The first is this three-and-a-half-minute video report on Idene Wilkerson — "Ma Siss," as she is known. Ma Siss and the evangelical church she has built in Dorchester is the subject of a four-part series by reporter Michael Paulson and photographer Pat Greenhouse that debuts today.
The video offers a sense of you-are-there that you just can't get from text. But please notice the credits: "Produced by Scott LaPierre and Michael Paulson." LaPierre is on staff at Boston.com, the Globe's online operation. And Paulson's job wasn't done once the desk has finished editing his words.
My second example is a feature by reporter Peter Schworm and photographers Dina Rudick and Dominic Chavez on the "slow session" of Irish music held every Monday evening at the Green Briar pub in Brighton.

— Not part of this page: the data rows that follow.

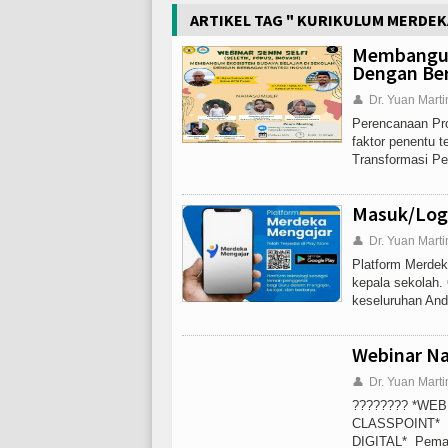
ARTIKEL TAG " KURIKULUM MERDEK
Membangun 
Dengan Ber
👤
Dr. Yuan Marti
Perencanaan Pro
faktor penentu t
Transformasi Pe
Masuk/Logi
👤
Dr. Yuan Marti
Platform Merdek
kepala sekolah.
keseluruhan And
Webinar Na
👤
Dr. Yuan Marti
???????? *WE
CLASSPOINT* 
DIGITAL* Peman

These days, the idea of covering such a story without letting you hear the music would be ludicrous. And so the Web version of the story is accompanied by an audio slide show. Check out the credits. Who captured the audio? Peter Schworm.

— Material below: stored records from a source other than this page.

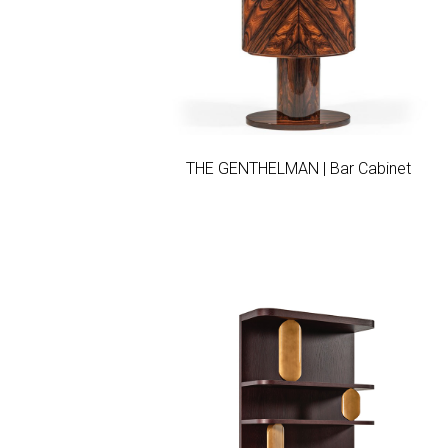
Add to wishlist
THE GENTHELMAN | Bar Cabinet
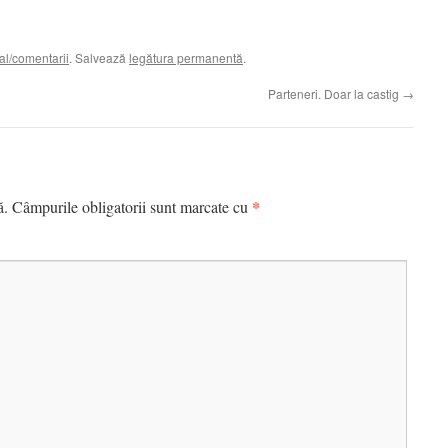
al/comentarii
. Salvează
legătura permanentă
.
Parteneri. Doar la castig
→
*
ă.
Câmpurile obligatorii sunt marcate cu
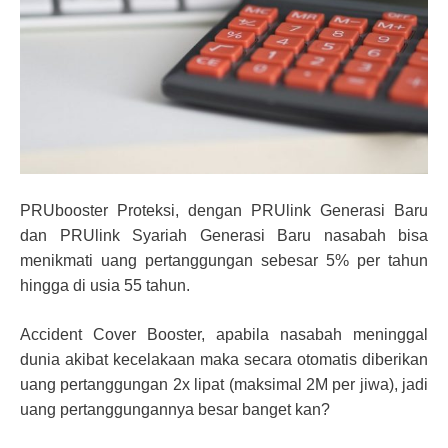
PRUbooster Proteksi, dengan PRUlink Generasi Baru
dan PRUlink Syariah Generasi Baru nasabah bisa
menikmati uang pertanggungan sebesar 5% per tahun
hingga di usia 55 tahun.
Accident Cover Booster, apabila nasabah meninggal
dunia akibat kecelakaan maka secara otomatis diberikan
uang pertanggungan 2x lipat (maksimal 2M per jiwa), jadi
uang pertanggungannya besar banget kan?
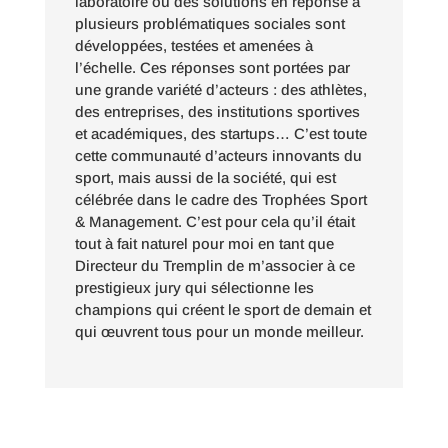
laboratoire où des solutions en réponse à
plusieurs problématiques sociales sont
développées, testées et amenées à
l’échelle. Ces réponses sont portées par
une grande variété d’acteurs : des athlètes,
des entreprises, des institutions sportives
et académiques, des startups… C’est toute
cette communauté d’acteurs innovants du
sport, mais aussi de la société, qui est
célébrée dans le cadre des Trophées Sport
& Management. C’est pour cela qu’il était
tout à fait naturel pour moi en tant que
Directeur du Tremplin de m’associer à ce
prestigieux jury qui sélectionne les
champions qui créent le sport de demain et
qui œuvrent tous pour un monde meilleur.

Please note what I am not saying. Journalists whose primary job is to write for print or for the Web are not necessarily going to have to become multimedia experts, shooting and editing video, assembling narrated photo packages and the like. (Most of those tasks are certainly beyond my capabilities.)
But in addition to working with photographers, text journalists are working with online journalists. And even if text journalists don't know how to put together such presentations on their own, they're certainly going to have to understand what multimedia journalism offers to those folks whom we should no longer refer to as "readers."
More: Since I first posted this item, I've heard from a couple of people who've quite properly pointed out that I'm talking about large news organizations here. Increasingly, reporters at community weeklies — the kinds of places where most young journalists start out — are being handed inexpensive video cameras and told to go forth and produce, using software such as Apple's iMovie or Microsoft's Movie Maker. Although young journalists are often taught such skills on the job, if you can pick them up before you're hired, you'll have an advantage.